The dif­fer­ence is the red grapes, such as Cen­tral Otago’s fa­mous Pinot Noirs, are fer­mented be­fore their skins and seeds are re­moved.

“I had to do some re­search into it and in the end I was re­ally re­luc­tant to fer­ment it like a red wine,” Pete said.

“I had a re­ally close look at the cherry stone and it’s not com­pletely sealed so I was wor­ried about the bit­ter­ness of the ker­nel get­ting into the wine. It’s not a seed like a grape seed.”

He said the wine was un­usual but most peo­ple wouldn’t pick it to be cherry wine if they weren’t told. “They would be try­ing to fig­ure out what grape va­ri­ety it was, or whether it was some sort of sherry or port.

“Peo­ple re­ally like it and I think each year we’re get­ting bet­ter at it.

“Get­ting the right pres­sure to get the juice at the start has been dif­fi­cult. I think we were press­ing it too hard. Now we are go­ing for a medium press and we’re get­ting a lot more juice.”

“Orig­i­nally we wanted the Lap­ins to be more of a rosé style but it came out re­ally dark,” Dave said. “You can’t hide the colour of the cher­ries.”

“A glass of it chilled is re­ally nice on a hot Cen­tral Otago day.”
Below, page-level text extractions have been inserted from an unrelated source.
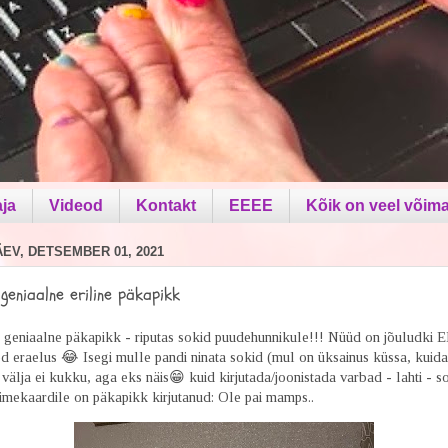
aja
Videod
Kontakt
EEEE
Kõik on veel võima
V, DETSEMBER 01, 2021
 geniaalne eriline päkapikk
 geniaalne päkapikk - riputas sokid puudehunnikule!!! Nüüd on jõuludki 
ised eraelus 😂 Isegi mulle pandi ninata sokid (mul on üksainus küssa, kuida
 välja ei kukku, aga eks näis😁 kuid kirjutada/joonistada varbad - lahti - 
 nimekaardile on päkapikk kirjutanud: Ole pai mamps..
Clock­wise from top left: Dave McMil­lan in the cherry or­chard near Cromwell. The start of a new sea­son. The cherry trees in full bloom at the start of Oc­to­ber. Young cherry trees al­ready with blos­som on them in the or­chard un­der Mount Pisa.

From top: VinPro wine­maker Pete Bar­tle pours a glass of this year’s Rip­pon­vale Cherry Wine from the vat. This year’s vin­tage in a vat at VinPro in Cromwell.

Be­low: Rip­pon­vale Cherry Wine.

VinPro wine­maker Pete Bar­tle (left) and cherry grower Dave McMil­lan toast to the new sea­son with a glass of Rip­pon­vale Cherry Wine.